The development of LAPACK in the late 1980s was intended to make the EISPACK and LINPACK libraries run efficiently on shared memory - vector supercomputers and RISC workstations. The ScaLAPACK software library will extend the use of LAPACK to distributed memory concurrent supercomputers.
The underlying concept of both the LAPACK and ScaLAPACK libraries is the use of block-partitioned algorithms to minimize data movement between different levels in hierarchical memory. Thus, the ideas for developing a library for dense linear algebra computations are applicable to any computer with a hierarchical memory that (1) imposes a sufficiently large startup cost on the movement of data between different levels in the hierarchy, and for which (2) the cost of a context switch is too great to make fine grain size multithreading worthwhile.

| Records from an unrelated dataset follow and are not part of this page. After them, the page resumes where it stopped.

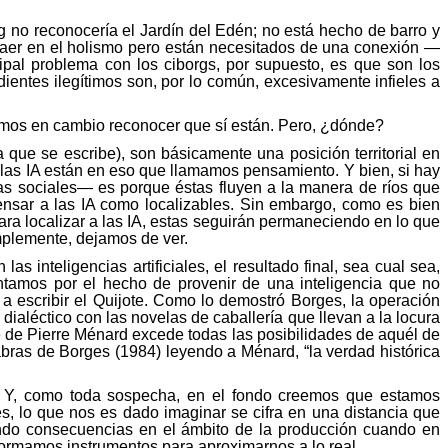
rg no reconocería el Jardín del Edén; no está hecho de barro y
caer en el
holismo
pero están necesitados de una conexión —
cipal problema con los ciborgs, por supuesto, es que son los
dientes ilegítimos son, por lo común, excesivamente infieles a
mos en cambio reconocer que sí están. Pero, ¿dónde?
a que se escribe), son básicamente una posición territorial en
: las IA están en eso que llamamos pensamiento. Y bien, si hay
as sociales— es porque éstas fluyen a la manera de ríos que
ar a las IA como localizables. Sin embargo, como es bien
ara localizar a las IA, estas seguirán permaneciendo en lo que
plemente, dejamos de ver.
s inteligencias artificiales, el resultado final, sea cual sea,
tamos por el hecho de provenir de una inteligencia que no
 a escribir el Quijote. Como lo demostró Borges, la operación
 dialéctico con las novelas de caballería que llevan a la locura
e de Pierre
Ménard
excede todas las posibilidades de aquél de
alabras de Borges (1984) leyendo a
Ménard
, “la verdad histórica
 Y, como toda sospecha, en el fondo creemos que estamos
les, lo que nos es dado imaginar se cifra en una distancia que
ndo consecuencias en el ámbito de la producción cuando en
nformamos instrumentos para aproximarnos a lo real.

Our target machines are, therefore, medium and large grain size advanced-architecture computers. These include ``traditional'' shared memory, vector supercomputers, such as the Cray Y-MP and C90, and MIMD distributed memory concurrent supercomputers, such as the Intel Paragon, the IBM SP2 and Cray T3D concurrent systems.
Future advances in compiler and hardware technologies in the mid to late 1990s are expected to make multithreading a viable approach for masking communication costs. Since the blocks in a block-partitioned algorithm can be regarded as separate threads, our approach will still be applicable on machines that exploit medium and coarse grain size multithreading.